WHAT YOU SHOULD DO
Return all the data verbatim but without images.

TASK DATA

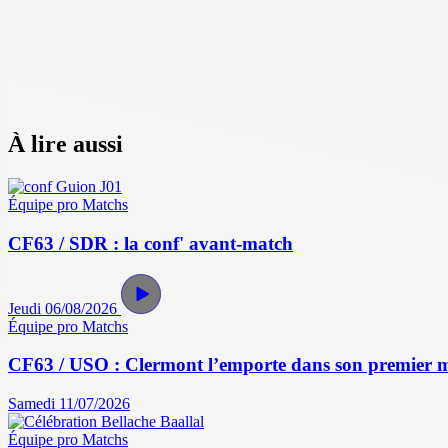
À lire aussi
Équipe pro
Matchs
CF63 / SDR : la conf' avant-match
Jeudi 06/08/2026
Équipe pro
Matchs
CF63 / USO : Clermont l’emporte dans son premier 
Samedi 11/07/2026
Équipe pro
Matchs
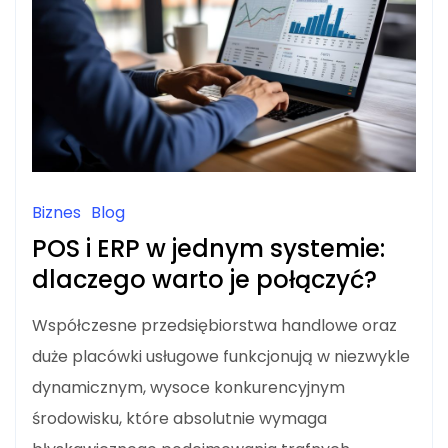
Biznes
Blog
POS i ERP w jednym systemie:
dlaczego warto je połączyć?
Współczesne przedsiębiorstwa handlowe oraz
duże placówki usługowe funkcjonują w niezwykle
dynamicznym, wysoce konkurencyjnym
środowisku, które absolutnie wymaga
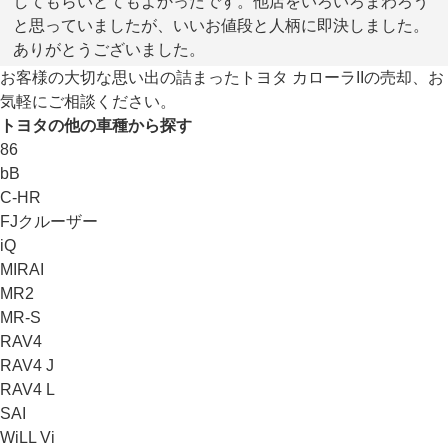
してもらいとてもよかったです。他店をいろいろまわろう
と思っていましたが、いいお値段と人柄に即決しました。
ありがとうございました。
お客様の大切な思い出の詰まったトヨタ カローラIIの売却、お
気軽にご相談ください。
トヨタの他の車種から探す
86
bB
C-HR
FJクルーザー
iQ
MIRAI
MR2
MR-S
RAV4
RAV4 J
RAV4 L
SAI
WiLL Vi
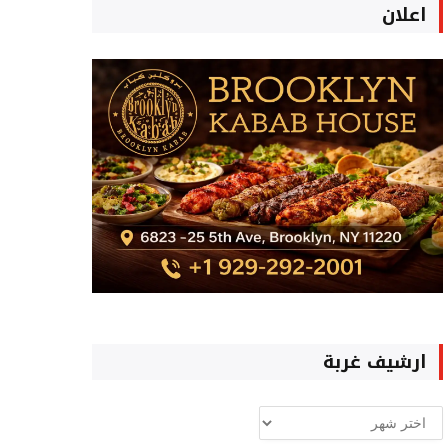
اعلان
ارشيف غربة
ارشيف
غربة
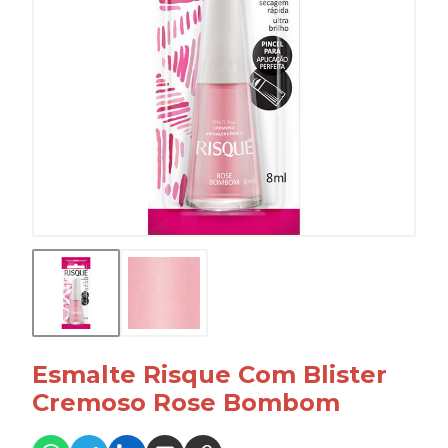
Esmalte Risque Com Blister
Cremoso Rose Bombom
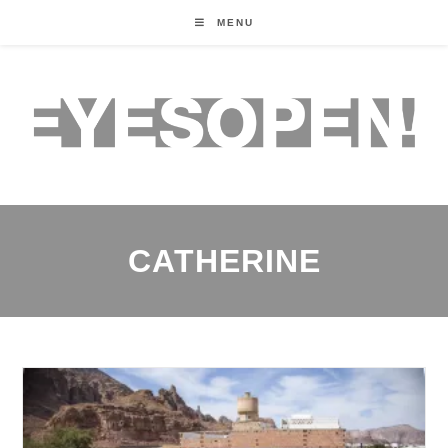
MENU
CATHERINE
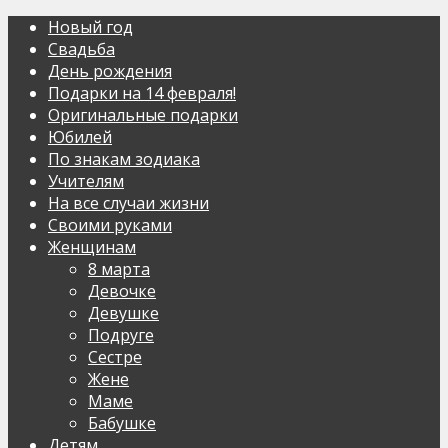
Новый год
Свадьба
День рождения
Подарки на 14 февраля!
Оригинальные подарки
Юбилей
По знакам зодиака
Учителям
На все случаи жизни
Своими руками
Женщинам
8 марта
Девочке
Девушке
Подруге
Сестре
Жене
Маме
Бабушке
Детям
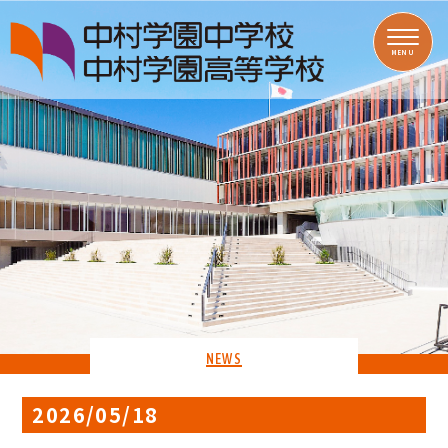
MENU
NEWS
2026/05/18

OUTPUT OF THE TASK
À lire aussi
Équipe pro
Matchs
CF63 / SDR : la conf' avant-match
Jeudi 06/08/2026
Équipe pro
Matchs
CF63 / USO : Clermont l’emporte dans son premier 
Samedi 11/07/2026
Équipe pro
Matchs
Biznes
Blog
POS i ERP w jednym systemie:
dlaczego warto je połączyć?
Współczesne przedsiębiorstwa handlowe oraz
duże placówki usługowe funkcjonują w niezwykle
dynamicznym, wysoce konkurencyjnym
środowisku, które absolutnie wymaga
してもらいとてもよかったです。他店をいろいろまわろう
と思っていましたが、いいお値段と人柄に即決しました。
ありがとうございました。
お客様の大切な思い出の詰まったトヨタ カローラIIの売却、お
気軽にご相談ください。
トヨタの他の車種から探す
86
bB
C-HR
FJクルーザー
iQ
MIRAI
MR2
MR-S
RAV4
RAV4 J
RAV4 L
SAI
WiLL Vi
اعلان
ارشيف غربة
ارشيف
غربة
Esmalte Risque Com Blister
Cremoso Rose Bombom
MENU
CATHERINE
Новый год
Свадьба
День рождения
Подарки на 14 февраля!
Оригинальные подарки
Юбилей
По знакам зодиака
Учителям
На все случаи жизни
Своими руками
Женщинам
8 марта
Девочке
Девушке
Подруге
Сестре
Жене
Маме
Бабушке
Детям
MENU
NEWS
2026/05/18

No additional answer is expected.